On 4/18/07, Bill Sprouse <[EMAIL PROTECTED]> wrote:
 It seems that neither Legato nor NetBackup seem to lend themselves well to the 
notion of lots of file systems within storage pools from an administration 
perspective.  Is there a preferred methodology for doing traditional backups to 
tape from ZFS where there are hundreds or thousands of filesystems?  Is there a 
disk-to-disk-to-tape method? Sorry for the murky question.


It is a good question.

I asked this over a year ago and the result was an RFE whose number I
lost. Initially I wanted a way to  do a dump to tape like ufsdump.  I
don't know if this makes sense anymore because the tape market is
crashing slowly.
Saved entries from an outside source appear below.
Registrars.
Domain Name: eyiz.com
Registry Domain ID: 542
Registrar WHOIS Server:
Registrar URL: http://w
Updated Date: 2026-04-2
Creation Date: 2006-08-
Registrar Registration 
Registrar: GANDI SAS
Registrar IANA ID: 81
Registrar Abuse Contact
People just don't backup 300MB per night anymore. We
are looking at terabytes of data and I don't know how to backup a
terabyte a night.  I don't even know how the big banks are going to
address the data explosion that shows no signs of slowing.

I recall, back in 1997, I was at camp Microsoft out in Seattle where I
was given a full tour of the facility and got to meet with Jeff Raikes
and a stack of techies. Top notch world class techies and we were
looking at Microsoft Exchange and its database backend or lack
thereof. I simply refused to buy the idea that it was a "zero
administration" system at the time. That was a buzzword back then. The
other issue on the table was backup. I recall being quite adamant that
any system must be able to be backed up in a fashion that allows  the
state of a system or software set to be restored precisely at some
point later in time. I was stunned at the time to learn that there
were some 4 terabytes of data in all those compaq racks that MS had
and no way to do a backup. At all. To me, at the time, that was just
bad engineering.  Perhaps I was myopic and could not see what the ZFS
designers can plainly see; there are no backups anymore.
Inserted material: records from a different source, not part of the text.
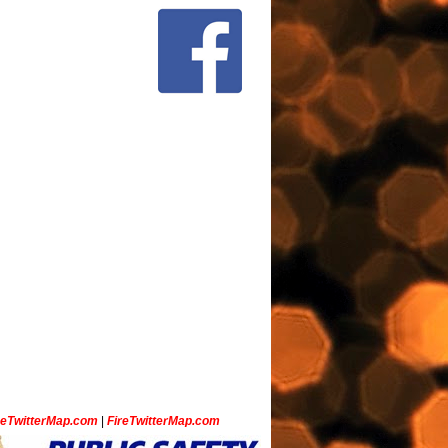
ceTwitterMap.com
|
FireTwitterMap.com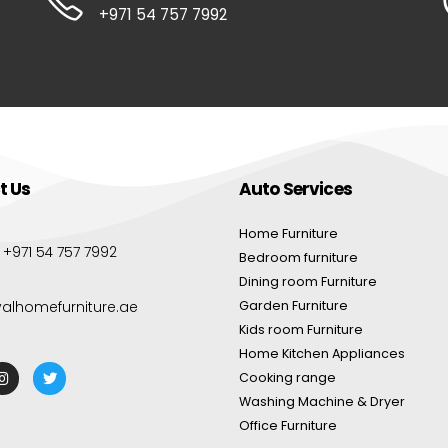
+971 54 757 7992
t Us
Auto Services
Home Furniture
:
+971 54 757 7992
Bedroom furniture
Dining room Furniture
yalhomefurniture.ae
Garden Furniture
Kids room Furniture
Home Kitchen Appliances
Cooking range
Washing Machine & Dryer
Office Furniture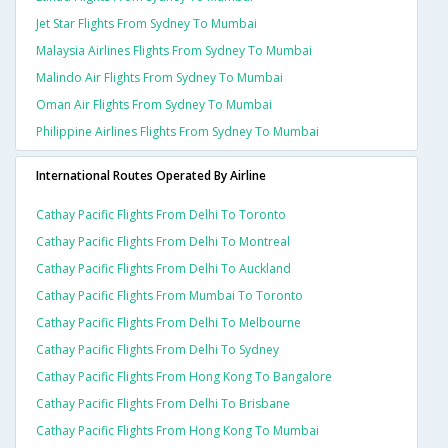
Jet Star Flights From Sydney To Mumbai
Malaysia Airlines Flights From Sydney To Mumbai
Malindo Air Flights From Sydney To Mumbai
Oman Air Flights From Sydney To Mumbai
Philippine Airlines Flights From Sydney To Mumbai
International Routes Operated By Airline
Cathay Pacific Flights From Delhi To Toronto
Cathay Pacific Flights From Delhi To Montreal
Cathay Pacific Flights From Delhi To Auckland
Cathay Pacific Flights From Mumbai To Toronto
Cathay Pacific Flights From Delhi To Melbourne
Cathay Pacific Flights From Delhi To Sydney
Cathay Pacific Flights From Hong Kong To Bangalore
Cathay Pacific Flights From Delhi To Brisbane
Cathay Pacific Flights From Hong Kong To Mumbai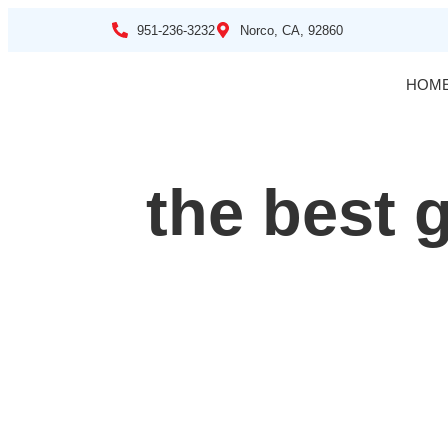
951-236-3232
Norco, CA, 92860
HOM
the best g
So now here we are ten years later with a new filesystem and I have no
way to back it up in such a fashion that I can restore it perfectly. I
can take snapshots. I can do a strange send and receive but the
process is not stable From zfs (1M) we see :

    The format of the stream is evolving. No backwards  compati-
    bility  is  guaranteed.  You may not be able to receive your
    streams on future versions of ZFS.

This leaves us with tar or cpio or Joerg Schillings star.  But if you
have many man file systems and they are larger than a LTO tape ( or
whatever media du jour ) then you will need to figure out a way to do
the backups.  Somehow.

If there were *ever* a discussion that needs to happen then it
certainly is the state of backups with ZFS.

How shall we begin ?

Maybe with a definition of what a "backup" is and then some way to
achieve it. As far as I know the only real backup is one that can be
tossed into a vault and locked away for seven years.  Or any arbitrary
amount of time within in reason. Like a decade or a century.   But
perhaps a backup today will have as much meaning as papertape over
time.

Can we discuss this with a few objectives ?  Like define "backup" and
then describe mechanisms that may achieve one?  Or a really big
question that I guess I have to ask, do we even care anymore?